Combining two or more probabilities

267 Views Asked by At

I'm trying to simplify a win/loss simulation. The situation is as follows:

Let's say there are two players A and B where:

  • When A goes into a battle, it's probability of a win is 0.1 (10%)
  • When B goes into a battle, it's probability of a win is 0.2 (20%)

Note 1 : The win probability is invariant to the opponent.

Note 2 : There are no draws, though there could be in a future enhancement, for now trying to keep things simple.

Note 3 : There are other players in the game each with their own probabilities.

If A and B were to battle each other I need to determine who will win.

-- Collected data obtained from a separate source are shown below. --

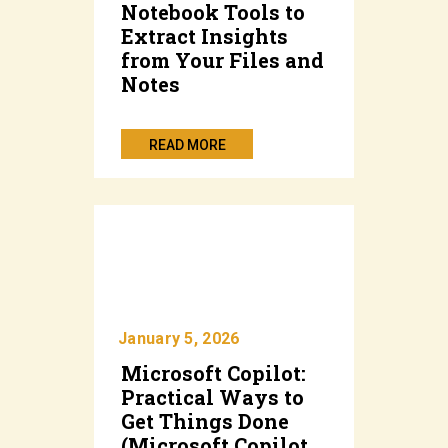
Notebook Tools to
Extract Insights
from Your Files and
Notes
READ MORE
January 5, 2026
Microsoft Copilot:
Practical Ways to
Get Things Done
(Microsoft Copilot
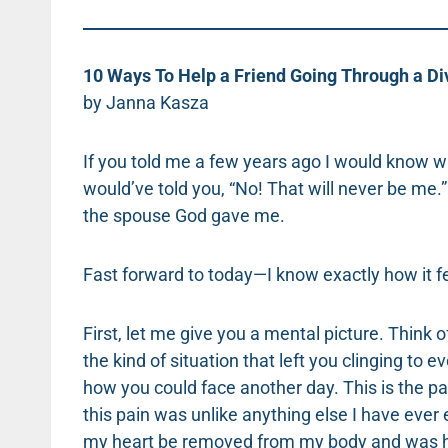
10 Ways To Help a Friend Going Through a Di
by Janna Kasza
If you told me a few years ago I would know wha
would’ve told you, “No! That will never be me
the spouse God gave me.
Fast forward to today—I know exactly how it f
First, let me give you a mental picture. Think
the kind of situation that left you clinging to 
how you could face another day. This is the pain
this pain was unlike anything else I have ever
my heart be removed from my body and was hel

Currently what I'm doing is sampling 2 different Bernoulli distributions, one for A (with $P_a = 0.1$) and one for B (with $P_b = 0.2$)

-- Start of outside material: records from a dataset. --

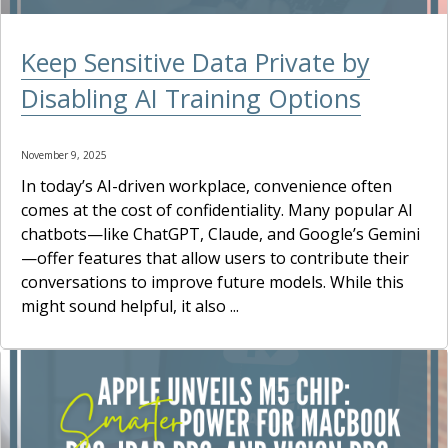
Keep Sensitive Data Private by
Disabling AI Training Options
November 9, 2025
In today’s AI-driven workplace, convenience often
comes at the cost of confidentiality. Many popular AI
chatbots—like ChatGPT, Claude, and Google’s Gemini
—offer features that allow users to contribute their
conversations to improve future models. While this
might sound helpful, it also ...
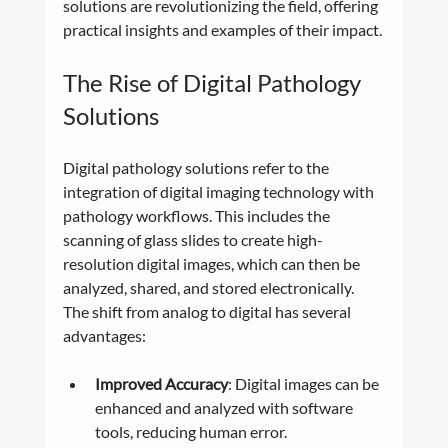
solutions are revolutionizing the field, offering 
practical insights and examples of their impact.
The Rise of Digital Pathology 
Solutions
Digital pathology solutions refer to the 
integration of digital imaging technology with 
pathology workflows. This includes the 
scanning of glass slides to create high-
resolution digital images, which can then be 
analyzed, shared, and stored electronically. 
The shift from analog to digital has several 
advantages:
Improved Accuracy
: Digital images can be 
enhanced and analyzed with software 
tools, reducing human error.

I sample each of the distributions until only one of them returns success. That player is the winner of the battle, the other player will have lost. The following is pseudo code of the process:

while (true)
{
   bool win_a = bernoulli(pr_a);
   bool win_b = bernoulli(pr_b);

   if (win_a == win_b) // either both won or both lost
      continue;

   if (win_a)
      return "A won";
   else
      return "B won";
}

The problem with the above approach is that even though it will eventually determine a winner, it may end-up looping for a long time before it does.

I was wondering if there's a mathematically valid way of combining the above probabilities into a singular Bernoulli trial such that $Pr(A_{winning})= k$ and $Pr(B_{winning}) = 1 - k$ for some particular k.

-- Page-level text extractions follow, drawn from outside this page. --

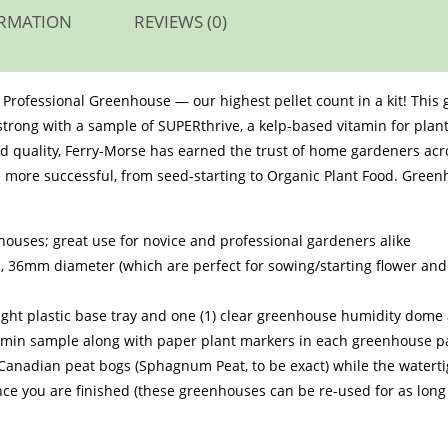
ORMATION
REVIEWS (0)
et Professional Greenhouse — our highest pellet count in a kit! This
 strong with a sample of SUPERthrive, a kelp-based vitamin for plant
d quality, Ferry-Morse has earned the trust of home gardeners acr
more successful, from seed-starting to Organic Plant Food. Greenh
.
houses; great use for novice and professional gardeners alike
ets, 36mm diameter (which are perfect for sowing/starting flower a
tight plastic base tray and one (1) clear greenhouse humidity dom
itamin sample along with paper plant markers in each greenhouse 
m Canadian peat bogs (Sphagnum Peat, to be exact) while the watert
ce you are finished (these greenhouses can be re-used for as long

My current thinking is that $k = \frac{P_a}{(P_a + P_b)}$ but I'm not sure if it is correct or how to reason about it correctness.

2

There are 2 best solutions below

14
On BEST ANSWER

Let $X=1$ if A wins and $0$ otherwise. Let $Y=1$ if B wins and $0$ otherwise.

$P(\text{A wins})=P(X=1,Y=0)=P(X=1)P(Y=0)=P_a(1-P_b)$

$P(\text{B wins})=P(X=0,Y=1)=P(X=0)P(Y=1)=P_b(1-P_a)$

So you need to generate a Bernoulli r.v. $Z$ with odds ratio $P_a(1-P_b):P_b(1-P_a)$

$P(\text{A wins})=P(Z=1)=\frac{P_a(1-P_b)}{P_a(1-P_b)+P_b(1-P_a)}$

$P(\text{B wins})=P(Z=0)=\frac{P_b(1-P_a)}{P_a(1-P_b)+P_b(1-P_a)}$

8
On

In sports simulations, there is a standard way to combine win probabilities for head-to-head contests in which no tie is possible, even when the contestants have not faced off previously. It should be emphasized that this is heuristic only; there is no first-principles validation for this approach, because the situation is underdetermined.

Essentially, suppose that $A$'s winning probability is $p$, and $B$'s winning probability is $q$. Then we write that

$$ P(\text{$A$ beats $B$}) = \frac{p(1-q)}{p(1-q)+q(1-p)} $$

and

$$ P(\text{$B$ beats $A$}) = \frac{q(1-p)}{p(1-q)+q(1-p)} $$

Your simulation happens to yield these same probabilities, but as I said, that's not provably correct.